Can I avoid the friction of fiction by freeing myself to indulge in the playground of my imagination? Change my characters so that they are no longer recognisable? A surfer with a sagging beer belly? A grieving widow with acne and sciatica? A gold digger pretending to be in love with her teacher? A closet chef hidden behind a thick mustache?

On the second day of the conference, I walked fifteen minutes late into Mary Carroll Moore‘s “Your Book Starts Here: Build a Successful Structure for Your Manuscript in Any Genre” because of my lunch conversation with a mystery writer I had met the previous day. Ms Moore drew a big W on the flip chart and asked us to write the five points of our storyboard on five yellow post-it notes. She told us to start with the last and fifth event (the resolution) and then go back to points one and three, the first triggering incident, also known as the false agreement. While I was busy scribbling my story, she asked us to tear off a scrap piece of paper and enter our names for a book raffle. To my surprise, I won her book.
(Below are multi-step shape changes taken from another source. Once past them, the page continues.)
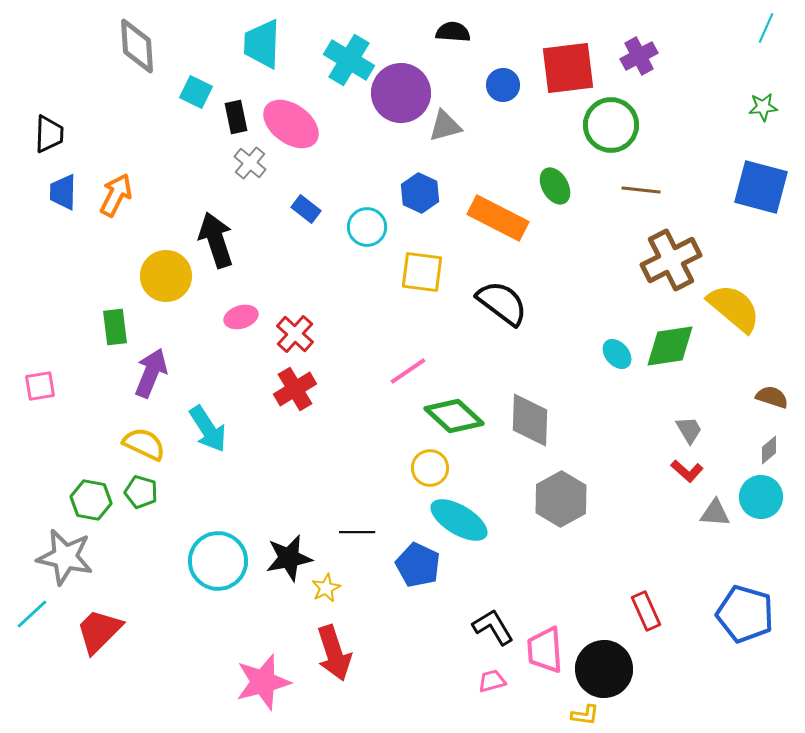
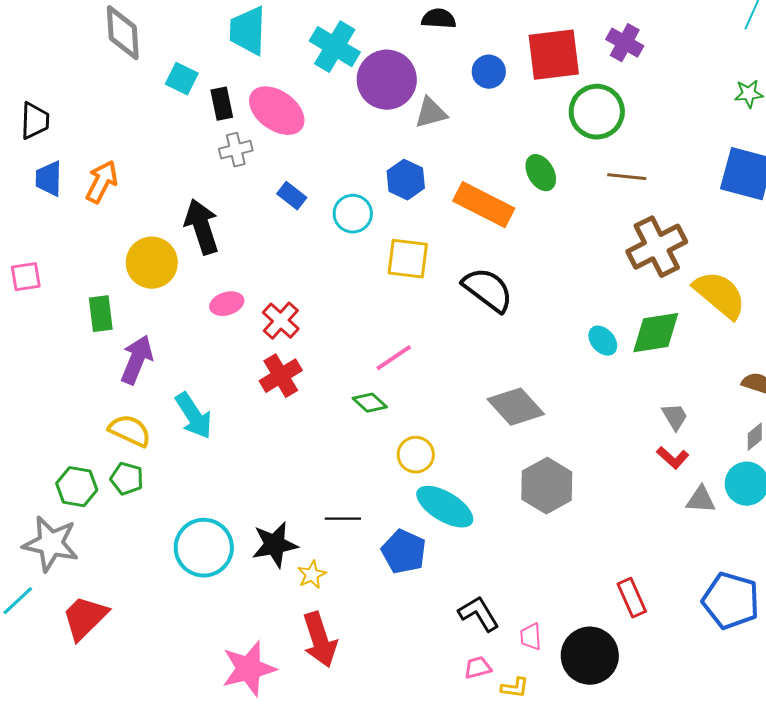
purple cross: (639, 56) -> (625, 43), turned -33
gray cross: (250, 163) -> (236, 150), turned 36
pink square: (40, 386) -> (26, 277), moved
green diamond: (454, 416) -> (370, 403), moved, size x0.6
gray diamond: (530, 420) -> (516, 407), turned -44
pink trapezoid: (545, 650) -> (531, 637), size x0.6
yellow L-shape: (585, 715) -> (515, 688), moved

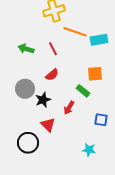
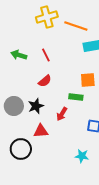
orange line: (75, 32) -> (76, 26), moved
gray circle: (25, 89) -> (14, 106), moved
green rectangle: (83, 91) -> (76, 97), turned -32
red triangle: (48, 125) -> (41, 131), turned -49

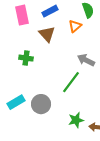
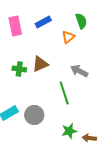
brown triangle: (47, 34) -> (40, 64), moved, turned 48
green line: (71, 82) -> (64, 93), turned -55

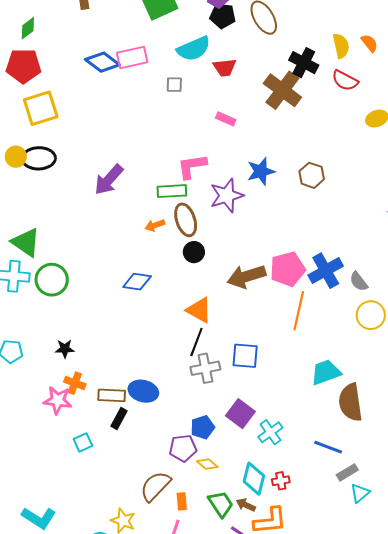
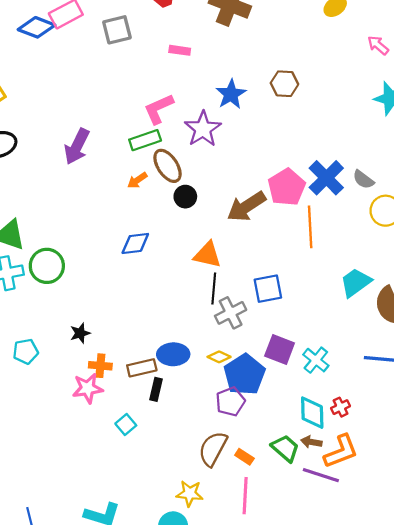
gray square: (174, 85) -> (117, 30), size x1.6
blue pentagon: (203, 427) -> (245, 375), size x1.6
yellow diamond: (207, 464) -> (219, 357), moved
orange rectangle: (182, 501) -> (244, 457), turned -36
Apart from one session that did not apply or interest me, every session I had chosen was fretfully interesting. I learned the importance of writing to make the reader see in Annie Weatherwax‘s “Creating Pictures with Words: How and Why Visual Writing Works.” Although I had already practised rousing the reader’s five senses in Paul Wood‘s creative writing class on Maui, I had not appreciated the impact of mirror neurons and visual artists’ keen sense of observation. Weatherwax’s novel “All We Had” caught my attention, and I promptly watched the movie made from the book on Netflix the next night.

Every speaker and teacher who presented at the conference are published authors with teaching experience, some offering writing retreats in exotic places like the Greek islands. They told humbling stories of what they had to do to write, amid the numerous rejections and paranoia of failure after the first success. The final keynote session of four author panellists “Selling Out without Selling Out” was most revealing. The message was clear: don’t give up.
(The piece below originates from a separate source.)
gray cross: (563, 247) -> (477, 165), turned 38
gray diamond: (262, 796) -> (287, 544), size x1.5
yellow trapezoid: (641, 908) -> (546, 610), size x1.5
I didn’t think I was a writer until I joined the standing ovation for the first keynote speaker. The Korean American author of “Pachinko” spoke without fear about what we all felt about our art. “You have to care deeply about what you write to still be truly alive to who you really are.”

Later, two people, independent of each other, congratulated me on my speech and on being authentic. I thanked them but apologised that I was not Min Jin Lee.

UPDATE @25th May 2018: Videos of the keynote speakers at the Muse & Marketplace Conference 2018 can be viewed from Grubstreet’s webpage.